Try it
Search the entries below for "Contate" and copy each matching line.
Record excerpts START
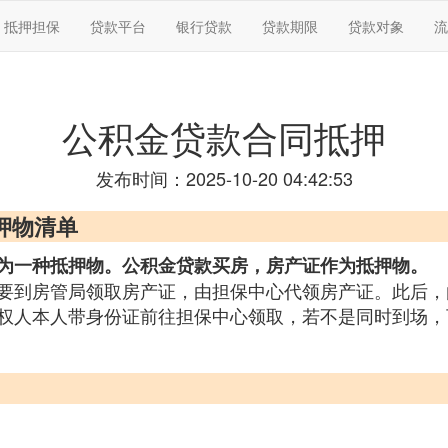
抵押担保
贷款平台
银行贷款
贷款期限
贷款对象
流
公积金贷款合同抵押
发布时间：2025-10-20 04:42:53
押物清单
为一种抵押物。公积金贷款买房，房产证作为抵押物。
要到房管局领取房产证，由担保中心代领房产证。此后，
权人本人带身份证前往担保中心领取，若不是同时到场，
Record excerpts END
Record excerpts START
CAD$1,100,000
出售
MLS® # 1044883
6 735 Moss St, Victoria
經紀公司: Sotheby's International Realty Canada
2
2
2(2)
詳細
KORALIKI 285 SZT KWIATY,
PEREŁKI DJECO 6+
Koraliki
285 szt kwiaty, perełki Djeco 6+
Record excerpts END
Record excerpts START
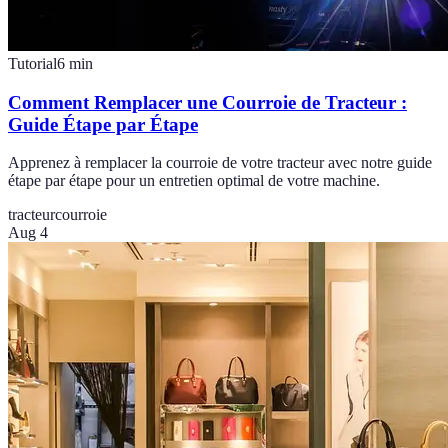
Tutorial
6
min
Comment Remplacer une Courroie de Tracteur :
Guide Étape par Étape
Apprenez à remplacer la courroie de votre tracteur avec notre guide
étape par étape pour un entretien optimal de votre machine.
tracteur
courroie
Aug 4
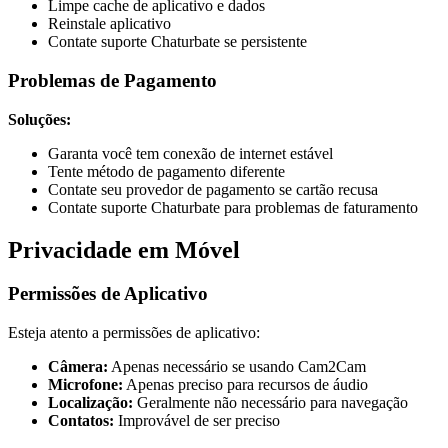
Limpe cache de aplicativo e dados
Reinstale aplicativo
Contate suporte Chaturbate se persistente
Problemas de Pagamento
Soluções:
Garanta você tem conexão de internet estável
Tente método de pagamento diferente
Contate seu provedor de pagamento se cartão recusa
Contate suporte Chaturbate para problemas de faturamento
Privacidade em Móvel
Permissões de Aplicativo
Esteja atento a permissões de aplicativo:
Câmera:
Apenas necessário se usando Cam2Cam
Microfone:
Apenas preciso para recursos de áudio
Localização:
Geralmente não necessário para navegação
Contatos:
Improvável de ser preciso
Record excerpts END
Solved exercise
Contate suporte Chaturbate se persistente
Contate seu provedor de pagamento se cartão recusa
Contate suporte Chaturbate para problemas de faturamento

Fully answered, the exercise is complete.